Son verre en main, elle revient à sa télé interne. Une petite fumée, assez faible, inscrit ses volutes dans la geôle.
Elle actionne la touche chargée d'élargir le champ. Plan général de la pièce. L'Anglaise découvre son prisonnier au sol. Il gît, à demi déculotté et baignant dans son sang.
Lors, elle achève son rarissime porto et se rend dans la chambre du meurtre télécommandé.

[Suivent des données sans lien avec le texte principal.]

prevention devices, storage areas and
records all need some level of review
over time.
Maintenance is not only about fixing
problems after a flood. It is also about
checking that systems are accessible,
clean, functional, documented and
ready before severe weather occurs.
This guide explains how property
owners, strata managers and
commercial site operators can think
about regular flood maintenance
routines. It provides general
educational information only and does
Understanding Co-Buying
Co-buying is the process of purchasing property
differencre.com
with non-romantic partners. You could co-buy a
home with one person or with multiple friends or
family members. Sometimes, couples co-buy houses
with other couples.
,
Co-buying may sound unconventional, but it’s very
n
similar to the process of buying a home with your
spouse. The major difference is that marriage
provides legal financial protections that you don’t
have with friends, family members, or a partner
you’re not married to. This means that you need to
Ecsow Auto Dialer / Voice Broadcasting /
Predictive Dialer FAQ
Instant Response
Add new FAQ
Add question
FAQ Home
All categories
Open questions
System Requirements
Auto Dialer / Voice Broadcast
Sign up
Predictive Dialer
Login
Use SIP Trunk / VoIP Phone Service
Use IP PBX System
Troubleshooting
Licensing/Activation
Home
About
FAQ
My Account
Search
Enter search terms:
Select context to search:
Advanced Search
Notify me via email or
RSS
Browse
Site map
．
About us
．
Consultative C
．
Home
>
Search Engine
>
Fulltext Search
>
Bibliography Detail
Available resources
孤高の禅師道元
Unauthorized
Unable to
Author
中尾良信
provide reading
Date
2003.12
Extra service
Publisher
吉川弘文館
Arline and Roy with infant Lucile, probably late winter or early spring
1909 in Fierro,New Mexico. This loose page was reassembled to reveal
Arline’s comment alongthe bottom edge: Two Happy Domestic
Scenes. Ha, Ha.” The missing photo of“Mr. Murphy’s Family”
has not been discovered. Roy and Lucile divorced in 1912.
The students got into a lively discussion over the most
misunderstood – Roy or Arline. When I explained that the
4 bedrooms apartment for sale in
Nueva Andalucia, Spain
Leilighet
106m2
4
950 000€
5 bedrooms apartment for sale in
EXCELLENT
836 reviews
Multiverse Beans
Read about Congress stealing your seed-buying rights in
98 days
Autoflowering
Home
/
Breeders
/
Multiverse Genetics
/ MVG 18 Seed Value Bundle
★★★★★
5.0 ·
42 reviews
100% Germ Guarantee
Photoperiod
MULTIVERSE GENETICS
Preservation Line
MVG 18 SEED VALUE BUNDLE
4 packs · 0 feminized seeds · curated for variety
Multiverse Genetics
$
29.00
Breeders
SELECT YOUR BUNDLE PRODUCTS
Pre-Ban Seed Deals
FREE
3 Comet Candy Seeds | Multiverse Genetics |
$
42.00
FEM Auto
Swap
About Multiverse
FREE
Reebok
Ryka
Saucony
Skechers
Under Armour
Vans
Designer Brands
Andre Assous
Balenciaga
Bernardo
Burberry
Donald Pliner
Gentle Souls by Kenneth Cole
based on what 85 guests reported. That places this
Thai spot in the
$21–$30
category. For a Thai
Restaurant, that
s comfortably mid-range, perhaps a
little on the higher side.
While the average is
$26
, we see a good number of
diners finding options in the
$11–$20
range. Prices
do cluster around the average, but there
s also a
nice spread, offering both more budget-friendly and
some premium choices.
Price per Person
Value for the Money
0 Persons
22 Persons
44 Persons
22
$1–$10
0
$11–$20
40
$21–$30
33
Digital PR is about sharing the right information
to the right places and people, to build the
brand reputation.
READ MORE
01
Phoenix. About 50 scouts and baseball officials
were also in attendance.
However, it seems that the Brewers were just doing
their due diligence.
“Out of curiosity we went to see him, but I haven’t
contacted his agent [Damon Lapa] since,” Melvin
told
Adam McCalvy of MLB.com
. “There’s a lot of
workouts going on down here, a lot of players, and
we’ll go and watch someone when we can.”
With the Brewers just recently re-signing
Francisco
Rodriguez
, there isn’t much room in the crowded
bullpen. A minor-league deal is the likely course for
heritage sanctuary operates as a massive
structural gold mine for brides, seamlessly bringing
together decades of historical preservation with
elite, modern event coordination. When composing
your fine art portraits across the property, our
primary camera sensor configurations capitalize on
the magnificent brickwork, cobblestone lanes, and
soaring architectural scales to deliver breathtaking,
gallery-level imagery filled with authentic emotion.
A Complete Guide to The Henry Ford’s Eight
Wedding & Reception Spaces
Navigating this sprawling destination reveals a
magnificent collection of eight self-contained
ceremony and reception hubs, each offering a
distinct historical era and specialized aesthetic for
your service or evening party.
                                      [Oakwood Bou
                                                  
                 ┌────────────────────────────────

Odeur d'explosif et de mort.
Elle en raffole. Une griserie l'emporte. Elle regarde la pièce dévastée, confusément surprise par les caprices de l'explosion. Le lit de cuivre déchiqueté en son milieu ; l'homme foudroyé a eu la région du bas-ventre saccagée. Il continue de perdre son sang en abondance.
La Britiche vient jusqu'au cadavre d'un pas glissant. Trouve le spectacle d'une réelle beauté. Ce sexe magnifique, dont les proportions la rendent nerveuse, n'a pas abdiqué et reste dilaté, tendu dans l'agonie. Des spasmes l'agitent. Tableau tragique, féroce ! La meurtrière s'agenouille, trempe le bout de ses doigts dans l'affreux liquide avant de porter la main à sa gorge et d'y tracer des arabesques pourpres. Puis, suce sa dextre shakespearienne en poussant des râles de jouissance.
Elle agit avec une lenteur indicible, de plus en plus proche de la pâmoison.
Après avoir réitéré de nombreuses fois cette répugnante manœuvre, elle prend le phallus dans sa bouche et lui accorde une fellation que les plus suaves courtisanes des XVIIe siècle et arrondissement n'ont même pas soupçonnée.
Qu'en découle-t-il ? si l'auteur libertin peut s'exprimer ainsi.
Le blessé passe de la mort « cruelle » à la mort « voluptueuse ».
Mais oui, messieurs-dames, c'est comme ça.
J'étais commotionné par l'explosion : le cerveau dévissé ; les yeux en billes de grelot ; la notion de tout submergée par la notion de rien ; les feuilles de chou débranchées ; des fourchettes à escarguinche enfoncées dans les tympans ; la manne liquoreuse tournée sauce gribiche.
Malgré cela, je me devais la vie sauve.
A moi et à personne d'autre. Sais-tu porqué ?
Parce qu'à la révélation de la bombinette implantée dans ma cuisse, je n'ai fait ni douze ni treize. Ai sorti, en douce, mon Opinel, l'ai ouvert, et me suis livré, sans défaillir, à un charcutage de ma personne. Dur, dur, mon pote, d'enquiller de l'acier dans sa viande et de s'y découper un morcif d'homme de trois centimètres de diamètre sur deux d'épaisseur. Sans me vanter, je connais pas des masses de gus capables d'une telle automutilation.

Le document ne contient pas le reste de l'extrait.